Son Gotleu is one of the most socially depressed and deprived districts in the capital and has a very diverse community of various nationalities.

Five people were arrested during clashes on Monday night and at least two more were taken into custody early yesterday morning.

According to the police, the clashes lasted for some two hours with wooden stakes, baseball bats, steel pipes and various other objects used as weapons.

The National Police riot squad was first on the scene and was later backed up by the Local Police.

Motives?

Yesterday, as a small number of police remained on the scene of the clashes to prevent tensions from flaring up again as night fell, the investigation into the cause of these latest clashes continued.

There are apparently two motives, according to the police.

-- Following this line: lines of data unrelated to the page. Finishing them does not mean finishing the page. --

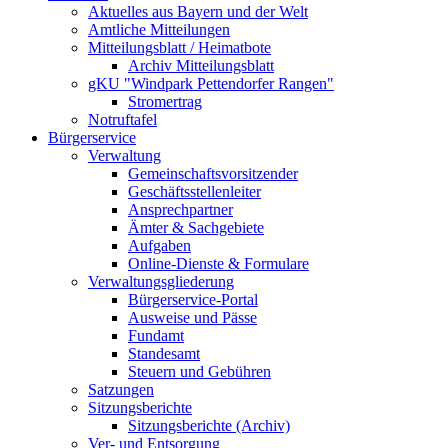
Aktuelles aus Bayern und der Welt
Amtliche Mitteilungen
Mitteilungsblatt / Heimatbote
Archiv Mitteilungsblatt
gKU "Windpark Pettendorfer Rangen"
Stromertrag
Notruftafel
Bürgerservice
Verwaltung
Gemeinschaftsvorsitzender
Geschäftsstellenleiter
Ansprechpartner
Ämter & Sachgebiete
Aufgaben
Online-Dienste & Formulare
Verwaltungsgliederung
Bürgerservice-Portal
Ausweise und Pässe
Fundamt
Standesamt
Steuern und Gebühren
Satzungen
Sitzungsberichte
Sitzungsberichte (Archiv)
Ver- und Entsorgung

One is that one of the gypsies was refused a drink in a local bar and turned abusive and violent.

The other is that a local Nigerian resident ‘touched’ a female ethnic gypsy.

This is not the first time that race riots have broken out in Son Gotleu, which is also a renown drugs den.

In August, 2009, massive riots involving some 400 people broke out in the neighbourhood.

Again the clashes were between ethnic gypsies and Africans living in the area.

Two people were seriously injured, numerous others treated for minor injuries and 20 cars were damaged or destroyed.

On that occasion, the riot was sparked by an argument over the owner ship of a pair of sun glasses.

Then, three years later in August, 2011, Son Gotleu was again the scene of more racial tension.

This time, the riots were sparked by the apparently accidental death of a local Nigerian resident who fell from the fourth floor of an apartment block in the neighbourhood.

Initially, a number of eye witnesses claimed that the 28-year-old had been thrown to his death by a group of three gypsies and this sparked immediate clashes.

The violence raged for two days with hundreds of police involved.

Five people were eventually arrested but shops were looted (while others remained closed until the unrest died down), cars and waste bins torched and a large number of people injured.